Penyediaan pelayanan yang mudah dan biaya yang diminta sesuai tarif dan tidak ada biaya tambahan merupakan salah satu bentuk pelayanan yang harus mendapat prioritas utama. Gasperz (2001) menyatakan bahwa: ”Pelanggan selalu mengharapkan biaya pelayanan yang lebih murah, selain pelayanan yang semakin cepat dan lebih baik”.

(13)

Penyediaan fasilitas dan informasi pelayanan yang dengan mudah dapat diakseskan akan menimbulkan persepsi yang positif bagi pelanggan terhadap pelayanan yang disediakan. Menurut Kotler (2000) bahwa: ”Persepsi ini akan menjadi penilaian menyeluruh dari pelanggan atas keunggulan suatu pelayanan”. II.2.3.4. Dimensi keadilan

Rasyid (2002) mengemukakan bahwa, ”Dalam fungsi pelayanan pemerintah terkandung tujuan untuk mewujudkan keadilan dalam masyarakat”. Pernyataan ini menegaskan seyogianya setiap warga masyarakat berhak memperoleh pelayanan yang adil dari pemerintah berdasarkan nilai-nilai etika dan hukum yang berlaku. Dalam hal pelayanan publik terutama pelayanan Kartu Tanda Penduduk (KTP) kepada setiap warga masyarakat, rasa keadilan lebih diutamakan karena merupakan salah satu bagian hak azasinya.

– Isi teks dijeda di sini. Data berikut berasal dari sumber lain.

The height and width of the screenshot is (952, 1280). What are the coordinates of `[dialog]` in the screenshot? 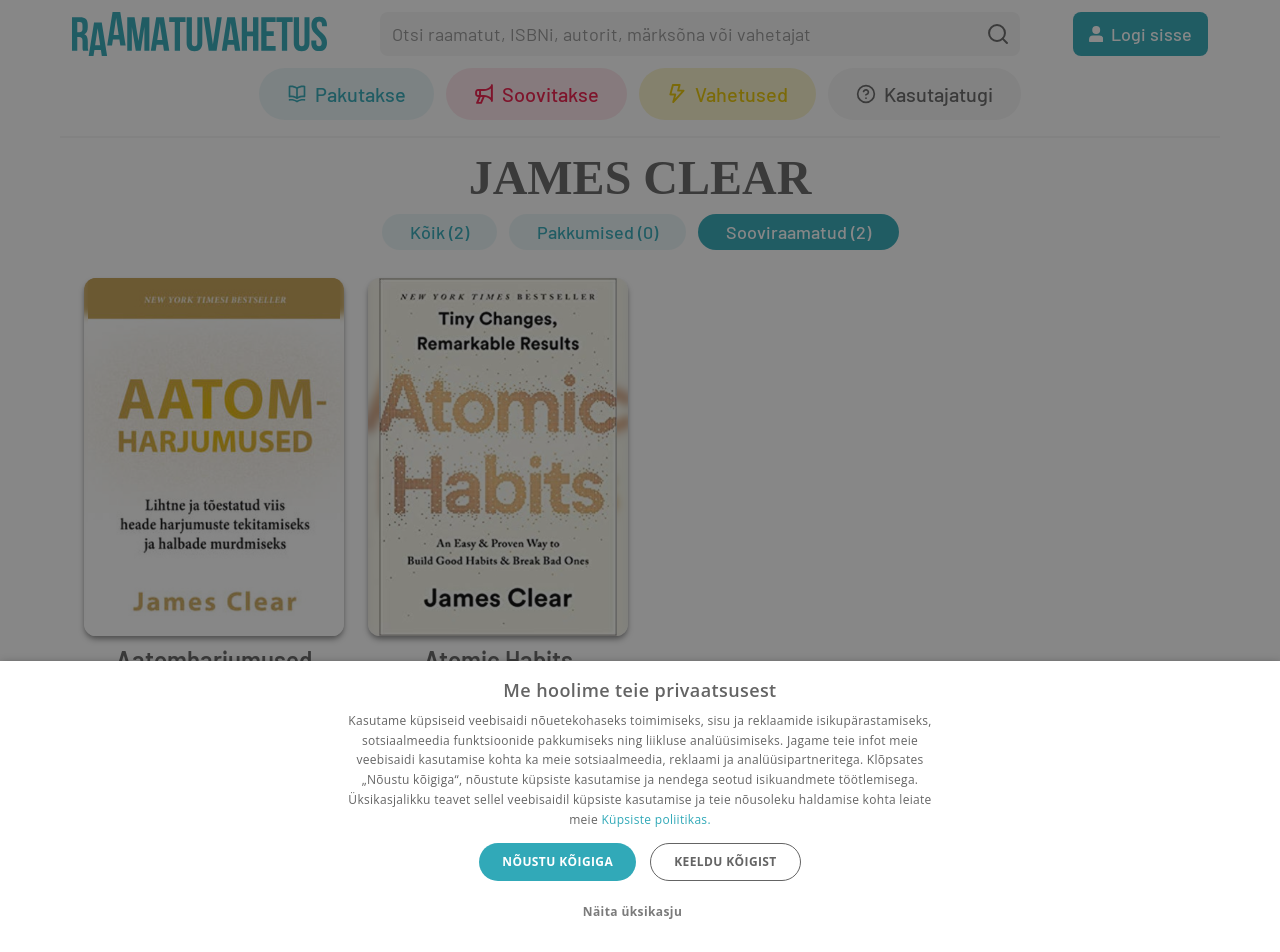 It's located at (640, 806). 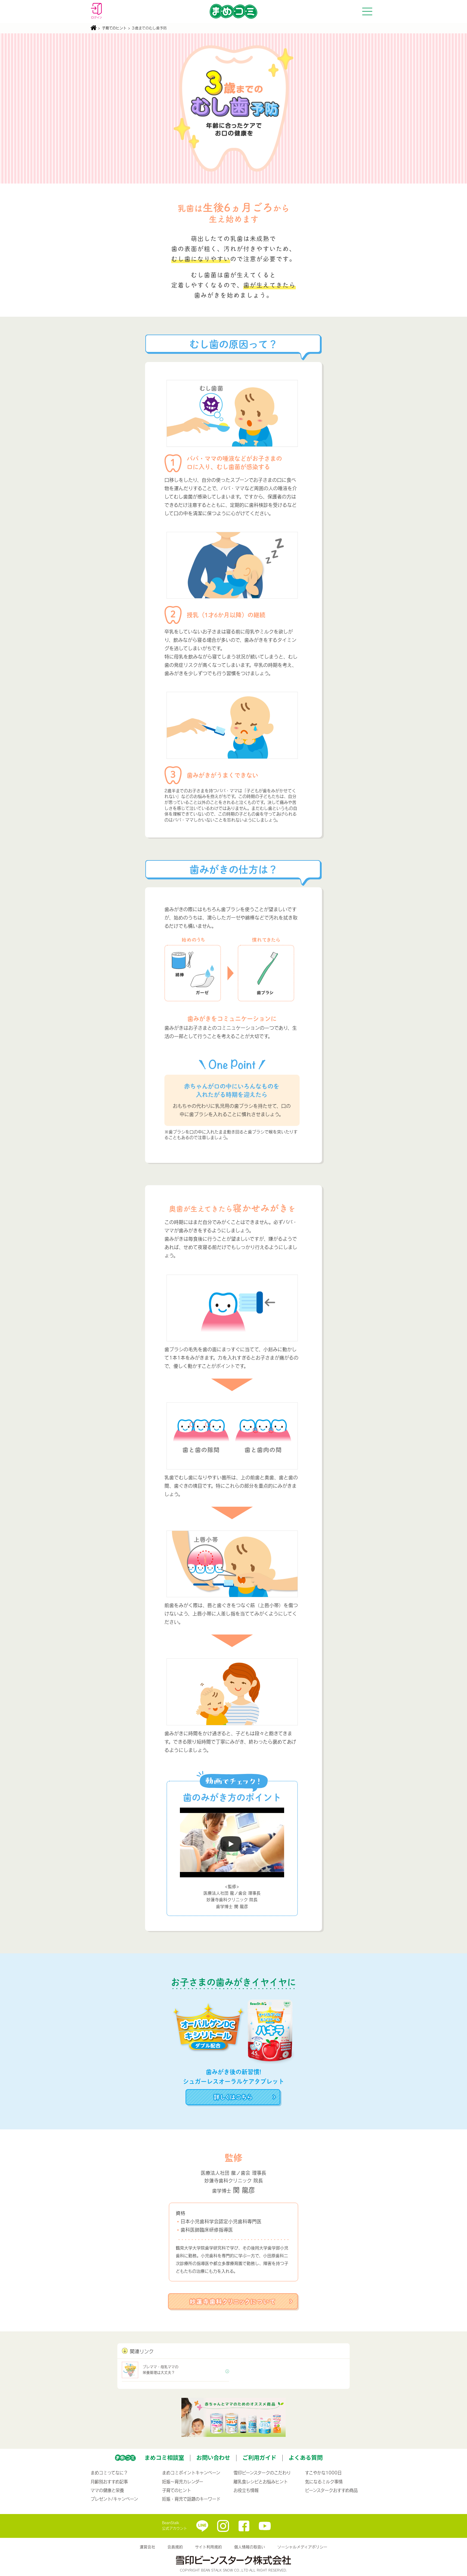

Dengan demikian setiap orang merasa dilindungi dan dipenuhi haknya untuk memperoleh pelayanan. Hal ini sesuai yang dinyatakan oleh Ichsan (1986) bahwa: ”Pemerintah harus mendasarkan pelayanan yang sama dan merata tanpa melihat ekonomis pelayanan itu”. Pemerintah harus melakukan consistency of statement dalam melakukan pelayanan tanpa memandang siapa, dimana dan bilamana sekalipun pelayanan tidak mendatangkan keuntungan atau manfaat. Rasa keadilan yang mudah tersentuh dalam kehidupan masyarakat sehari-hari sejauh mana pelayanan publik diterima oleh masyarakat secara menyeluruh tanpa memandang asal usul, strata sosial dan ekonomi masyarakat yang dilayaninya.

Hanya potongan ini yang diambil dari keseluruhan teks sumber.